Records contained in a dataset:
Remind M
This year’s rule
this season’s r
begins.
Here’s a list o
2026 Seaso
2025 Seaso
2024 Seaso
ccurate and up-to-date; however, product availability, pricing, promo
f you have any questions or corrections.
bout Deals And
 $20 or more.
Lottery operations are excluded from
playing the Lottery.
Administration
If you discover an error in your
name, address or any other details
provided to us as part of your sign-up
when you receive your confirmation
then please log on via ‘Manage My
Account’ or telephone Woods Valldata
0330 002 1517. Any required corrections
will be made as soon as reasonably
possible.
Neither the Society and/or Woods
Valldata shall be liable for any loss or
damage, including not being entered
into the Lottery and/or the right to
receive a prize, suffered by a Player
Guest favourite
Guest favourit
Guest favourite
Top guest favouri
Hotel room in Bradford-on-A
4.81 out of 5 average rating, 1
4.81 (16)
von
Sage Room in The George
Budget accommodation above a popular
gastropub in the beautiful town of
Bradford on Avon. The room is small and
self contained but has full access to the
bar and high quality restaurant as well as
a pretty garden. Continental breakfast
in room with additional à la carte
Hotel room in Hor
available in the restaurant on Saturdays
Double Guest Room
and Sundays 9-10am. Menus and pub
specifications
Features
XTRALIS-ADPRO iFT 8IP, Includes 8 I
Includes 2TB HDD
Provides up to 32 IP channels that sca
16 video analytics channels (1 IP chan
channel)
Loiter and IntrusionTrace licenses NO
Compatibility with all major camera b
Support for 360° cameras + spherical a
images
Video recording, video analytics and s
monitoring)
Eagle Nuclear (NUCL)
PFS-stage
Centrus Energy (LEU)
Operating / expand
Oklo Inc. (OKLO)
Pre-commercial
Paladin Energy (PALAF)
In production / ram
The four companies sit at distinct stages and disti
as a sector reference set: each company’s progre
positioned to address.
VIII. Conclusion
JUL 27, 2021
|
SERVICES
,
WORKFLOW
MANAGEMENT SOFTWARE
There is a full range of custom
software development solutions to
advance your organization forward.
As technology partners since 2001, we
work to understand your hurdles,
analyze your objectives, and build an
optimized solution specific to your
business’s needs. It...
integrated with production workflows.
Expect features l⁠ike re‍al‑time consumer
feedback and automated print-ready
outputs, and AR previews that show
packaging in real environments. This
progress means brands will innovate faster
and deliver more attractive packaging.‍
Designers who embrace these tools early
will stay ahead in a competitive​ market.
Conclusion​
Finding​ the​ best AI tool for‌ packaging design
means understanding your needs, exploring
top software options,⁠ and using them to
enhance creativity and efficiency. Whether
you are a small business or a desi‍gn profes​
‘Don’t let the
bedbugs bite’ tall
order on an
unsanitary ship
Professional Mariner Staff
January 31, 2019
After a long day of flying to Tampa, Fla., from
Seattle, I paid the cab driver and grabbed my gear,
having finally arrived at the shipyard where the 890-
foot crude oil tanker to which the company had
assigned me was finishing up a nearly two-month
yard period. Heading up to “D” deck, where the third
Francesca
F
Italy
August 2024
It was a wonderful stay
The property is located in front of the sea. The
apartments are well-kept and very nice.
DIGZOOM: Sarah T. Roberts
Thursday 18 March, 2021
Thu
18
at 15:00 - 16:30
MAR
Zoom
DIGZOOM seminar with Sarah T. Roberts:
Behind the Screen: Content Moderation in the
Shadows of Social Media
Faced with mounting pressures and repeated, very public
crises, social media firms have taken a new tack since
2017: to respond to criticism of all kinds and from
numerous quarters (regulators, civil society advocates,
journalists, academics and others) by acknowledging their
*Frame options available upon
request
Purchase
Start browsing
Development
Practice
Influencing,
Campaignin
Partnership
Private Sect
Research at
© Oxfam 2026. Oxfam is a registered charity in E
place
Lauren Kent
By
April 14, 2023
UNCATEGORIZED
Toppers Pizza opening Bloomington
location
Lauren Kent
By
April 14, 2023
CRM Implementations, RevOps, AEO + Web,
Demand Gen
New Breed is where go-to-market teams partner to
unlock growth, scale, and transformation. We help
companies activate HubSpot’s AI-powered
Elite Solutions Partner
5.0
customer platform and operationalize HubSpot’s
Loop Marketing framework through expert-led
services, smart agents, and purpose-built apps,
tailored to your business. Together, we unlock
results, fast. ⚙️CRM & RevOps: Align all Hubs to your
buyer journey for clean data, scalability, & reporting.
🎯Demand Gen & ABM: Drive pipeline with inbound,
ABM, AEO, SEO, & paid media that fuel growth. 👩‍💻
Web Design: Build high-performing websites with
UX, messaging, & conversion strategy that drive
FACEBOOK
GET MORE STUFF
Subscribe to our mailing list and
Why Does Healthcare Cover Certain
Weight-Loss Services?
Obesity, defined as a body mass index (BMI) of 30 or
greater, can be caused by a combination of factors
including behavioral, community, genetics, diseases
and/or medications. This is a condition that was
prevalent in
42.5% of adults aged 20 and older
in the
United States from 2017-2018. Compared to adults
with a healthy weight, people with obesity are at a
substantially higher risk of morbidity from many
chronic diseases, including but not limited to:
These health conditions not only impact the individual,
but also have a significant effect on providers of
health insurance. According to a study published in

- **Exercise objective**: Each record must be restated word for word, including the last line.

- **Output for this exercise**:
Remind M
This year’s rule
this season’s r
begins.
Here’s a list o
2026 Seaso
2025 Seaso
2024 Seaso
ccurate and up-to-date; however, product availability, pricing, promo
f you have any questions or corrections.
bout Deals And
 $20 or more.
Lottery operations are excluded from
playing the Lottery.
Administration
If you discover an error in your
name, address or any other details
provided to us as part of your sign-up
when you receive your confirmation
then please log on via ‘Manage My
Account’ or telephone Woods Valldata
0330 002 1517. Any required corrections
will be made as soon as reasonably
possible.
Neither the Society and/or Woods
Valldata shall be liable for any loss or
damage, including not being entered
into the Lottery and/or the right to
receive a prize, suffered by a Player
Guest favourite
Guest favourit
Guest favourite
Top guest favouri
Hotel room in Bradford-on-A
4.81 out of 5 average rating, 1
4.81 (16)
von
Sage Room in The George
Budget accommodation above a popular
gastropub in the beautiful town of
Bradford on Avon. The room is small and
self contained but has full access to the
bar and high quality restaurant as well as
a pretty garden. Continental breakfast
in room with additional à la carte
Hotel room in Hor
available in the restaurant on Saturdays
Double Guest Room
and Sundays 9-10am. Menus and pub
specifications
Features
XTRALIS-ADPRO iFT 8IP, Includes 8 I
Includes 2TB HDD
Provides up to 32 IP channels that sca
16 video analytics channels (1 IP chan
channel)
Loiter and IntrusionTrace licenses NO
Compatibility with all major camera b
Support for 360° cameras + spherical a
images
Video recording, video analytics and s
monitoring)
Eagle Nuclear (NUCL)
PFS-stage
Centrus Energy (LEU)
Operating / expand
Oklo Inc. (OKLO)
Pre-commercial
Paladin Energy (PALAF)
In production / ram
The four companies sit at distinct stages and disti
as a sector reference set: each company’s progre
positioned to address.
VIII. Conclusion
JUL 27, 2021
|
SERVICES
,
WORKFLOW
MANAGEMENT SOFTWARE
There is a full range of custom
software development solutions to
advance your organization forward.
As technology partners since 2001, we
work to understand your hurdles,
analyze your objectives, and build an
optimized solution specific to your
business’s needs. It...
integrated with production workflows.
Expect features l⁠ike re‍al‑time consumer
feedback and automated print-ready
outputs, and AR previews that show
packaging in real environments. This
progress means brands will innovate faster
and deliver more attractive packaging.‍
Designers who embrace these tools early
will stay ahead in a competitive​ market.
Conclusion​
Finding​ the​ best AI tool for‌ packaging design
means understanding your needs, exploring
top software options,⁠ and using them to
enhance creativity and efficiency. Whether
you are a small business or a desi‍gn profes​
‘Don’t let the
bedbugs bite’ tall
order on an
unsanitary ship
Professional Mariner Staff
January 31, 2019
After a long day of flying to Tampa, Fla., from
Seattle, I paid the cab driver and grabbed my gear,
having finally arrived at the shipyard where the 890-
foot crude oil tanker to which the company had
assigned me was finishing up a nearly two-month
yard period. Heading up to “D” deck, where the third
Francesca
F
Italy
August 2024
It was a wonderful stay
The property is located in front of the sea. The
apartments are well-kept and very nice.
DIGZOOM: Sarah T. Roberts
Thursday 18 March, 2021
Thu
18
at 15:00 - 16:30
MAR
Zoom
DIGZOOM seminar with Sarah T. Roberts:
Behind the Screen: Content Moderation in the
Shadows of Social Media
Faced with mounting pressures and repeated, very public
crises, social media firms have taken a new tack since
2017: to respond to criticism of all kinds and from
numerous quarters (regulators, civil society advocates,
journalists, academics and others) by acknowledging their
*Frame options available upon
request
Purchase
Start browsing
Development
Practice
Influencing,
Campaignin
Partnership
Private Sect
Research at
© Oxfam 2026. Oxfam is a registered charity in E
place
Lauren Kent
By
April 14, 2023
UNCATEGORIZED
Toppers Pizza opening Bloomington
location
Lauren Kent
By
April 14, 2023
CRM Implementations, RevOps, AEO + Web,
Demand Gen
New Breed is where go-to-market teams partner to
unlock growth, scale, and transformation. We help
companies activate HubSpot’s AI-powered
Elite Solutions Partner
5.0
customer platform and operationalize HubSpot’s
Loop Marketing framework through expert-led
services, smart agents, and purpose-built apps,
tailored to your business. Together, we unlock
results, fast. ⚙️CRM & RevOps: Align all Hubs to your
buyer journey for clean data, scalability, & reporting.
🎯Demand Gen & ABM: Drive pipeline with inbound,
ABM, AEO, SEO, & paid media that fuel growth. 👩‍💻
Web Design: Build high-performing websites with
UX, messaging, & conversion strategy that drive
FACEBOOK
GET MORE STUFF
Subscribe to our mailing list and
Why Does Healthcare Cover Certain
Weight-Loss Services?
Obesity, defined as a body mass index (BMI) of 30 or
greater, can be caused by a combination of factors
including behavioral, community, genetics, diseases
and/or medications. This is a condition that was
prevalent in
42.5% of adults aged 20 and older
in the
United States from 2017-2018. Compared to adults
with a healthy weight, people with obesity are at a
substantially higher risk of morbidity from many
chronic diseases, including but not limited to:
These health conditions not only impact the individual,
but also have a significant effect on providers of
health insurance. According to a study published in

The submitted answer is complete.